I never really got Bonfire Night as a kid...figured it was a load of fuss about nothing and got in the way of me looking forward to Christmas.
Now, I love it and Mash normally celebrates the evening round at ours in the back garden. That was okay when there were 12 of us but now we’re circa 60, we must break every health and safety law ever created.
This year, much to everyone’s chagrin, we’re at the UFI Congress from 4 to 8 November so we’re working out how we can fit in our firework fix.
What an amazing crowd puller fireworks remain, which is quite an anachronism in many ways.
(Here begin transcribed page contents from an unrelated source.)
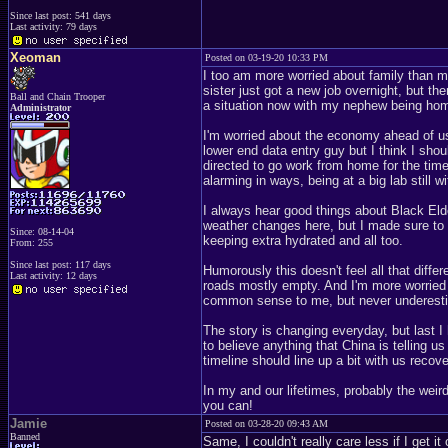
Since last post: 541 days
Last activity: 79 days
Xeoman
Posted on 03-19-20 10:33 PM
I too am more worried about family than 
sister just got a new job overnight, but th
Ball and Chain Trooper
a situation now with my nephew being home
Administrator
I'm worried about the economy ahead of us n
lower end data entry guy but I think I sh
directed to go work from home for the time b
alarming in ways, being at a big lab still
I always hear good things about Black Elde
weather changes here, but I made sure to
Since: 08-14-04
keeping extra hydrated and all too.
From: 255
Since last post: 117 days
Humorously this doesn't feel all that diffe
Last activity: 12 days
roads mostly empty. And I'm more worried 
common sense to me, but never underesti
The story is changing everyday, but last I 
to believe anything that China is telling us
timeline should line up a bit with us recov
In my and our lifetimes, probably the wei
you can!
Jamie
Posted on 03-28-20 09:43 AM
Banned
Same, I couldn't really care less if I get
The level of audio-visual and special effects that is now on offer to the world is beyond anything I could have even imagined as a kid.
It seems that nothing is impossible and our threshold for what’s exciting, what attracts our attention, is ever increasing. Yet coloured lights in the sky and some accompanying loud noises, is still a huge winner. I think it’s quite a comforting quirk of human nature.
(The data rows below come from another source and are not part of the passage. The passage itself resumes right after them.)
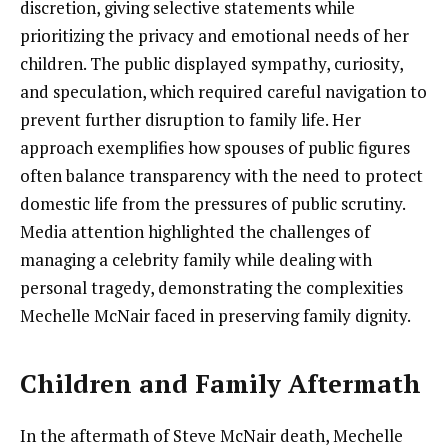
discretion, giving selective statements while
prioritizing the privacy and emotional needs of her
children. The public displayed sympathy, curiosity,
and speculation, which required careful navigation to
prevent further disruption to family life. Her
approach exemplifies how spouses of public figures
often balance transparency with the need to protect
domestic life from the pressures of public scrutiny.
Media attention highlighted the challenges of
managing a celebrity family while dealing with
personal tragedy, demonstrating the complexities
Mechelle McNair faced in preserving family dignity.
Children and Family Aftermath
In the aftermath of Steve McNair death, Mechelle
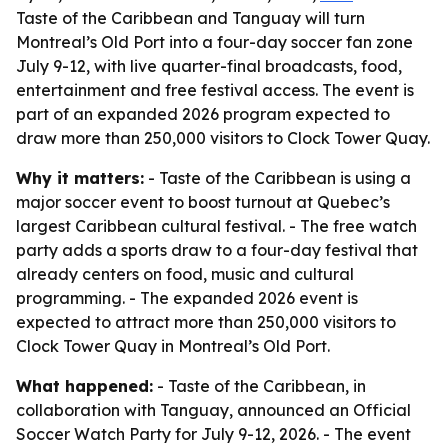
Taste of the Caribbean and Tanguay will turn
Montreal’s Old Port into a four-day soccer fan zone
July 9-12, with live quarter-final broadcasts, food,
entertainment and free festival access. The event is
part of an expanded 2026 program expected to
draw more than 250,000 visitors to Clock Tower Quay.
Why it matters:
- Taste of the Caribbean is using a
major soccer event to boost turnout at Quebec’s
largest Caribbean cultural festival. - The free watch
party adds a sports draw to a four-day festival that
already centers on food, music and cultural
programming. - The expanded 2026 event is
expected to attract more than 250,000 visitors to
Clock Tower Quay in Montreal’s Old Port.
What happened:
- Taste of the Caribbean, in
collaboration with Tanguay, announced an Official
Soccer Watch Party for July 9-12, 2026. - The event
Simple pleasures and straightforward principles still work and we should never forget that.
Andrew Strauss (cricketer), the ex- England opening batsman, captain and now director of English cricket, used to mutter to himself as he was facing the best bowlers in the world (and indeed all bowlers). He was asked by the commentators what he was saying. He smiled and replied: “I’m telling myself to watch the ball” ...easier said than done when it’s being thrown at you at 100 mph from 20 yards away, but the simplicity of his own instruction is surely an inspiration to all of us.
In the last two decades, so much has happened to change how people communicate with each other that every marketing platform has had to constantly review whether it is still relevant in today’s world.
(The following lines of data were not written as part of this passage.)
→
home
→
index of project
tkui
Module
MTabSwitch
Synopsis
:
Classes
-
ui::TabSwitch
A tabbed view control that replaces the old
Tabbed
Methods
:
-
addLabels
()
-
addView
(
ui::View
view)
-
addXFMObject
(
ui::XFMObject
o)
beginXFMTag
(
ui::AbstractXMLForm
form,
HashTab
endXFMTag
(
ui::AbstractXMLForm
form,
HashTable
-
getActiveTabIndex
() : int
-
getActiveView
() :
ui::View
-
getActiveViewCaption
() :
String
Human behaviour is impossible to predict and so keeping ahead is a huge challenge. We recently hear that books are up in sales for the first time in eight years; five years ago print was apparently dead, now you’re not cool if you don’t like the hard copy!
We’re simple creatures and basic solutions will always work.
Business and therefore communication is best done face-to-face. It always has been and what we have learnt in the cyber age is just how robust that model is. There have been so many things that were going to revolutionise communication and, by consequence, marketing.
You can stretch all the way back to the phone, fax, telex, email, internet, virtual exhibitions, video conferencing, social media...all of these were going to wipe out exhibitions and the need for face-to-face.
Nothing of the sort has happened; we’ve got stronger and all of these improvements have added to our strength; they are used to help our cause. This is because our basic principles sit at the very heart of how human race really communicate.
We want to meet people, interact, shake their hand...it’s the only way to really build any trust.
Watch the ball...it’s still the best advice for any sports person; in the same way, for any business relationship, Get face-to-face.